*Given records*.
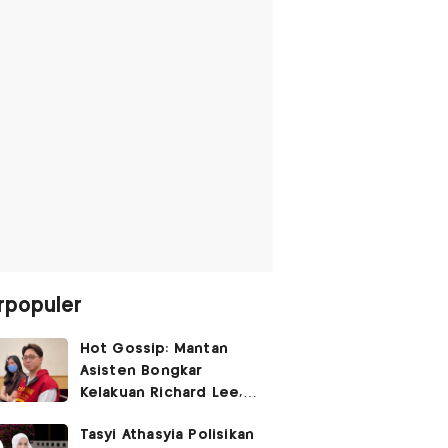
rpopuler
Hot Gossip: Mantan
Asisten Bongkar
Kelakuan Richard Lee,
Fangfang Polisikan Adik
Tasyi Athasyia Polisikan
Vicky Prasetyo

==

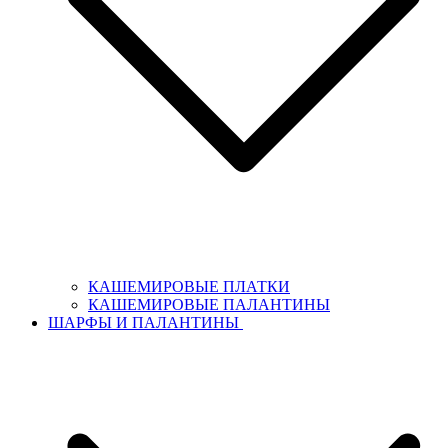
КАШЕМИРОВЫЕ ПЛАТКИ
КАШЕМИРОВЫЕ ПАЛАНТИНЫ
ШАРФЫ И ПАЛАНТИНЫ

*Directions for this task*.
Would you report every line of the entries above containing the word "КАШЕМИРОВЫЕ"?

*Finished task*.
КАШЕМИРОВЫЕ ПЛАТКИ
КАШЕМИРОВЫЕ ПАЛАНТИНЫ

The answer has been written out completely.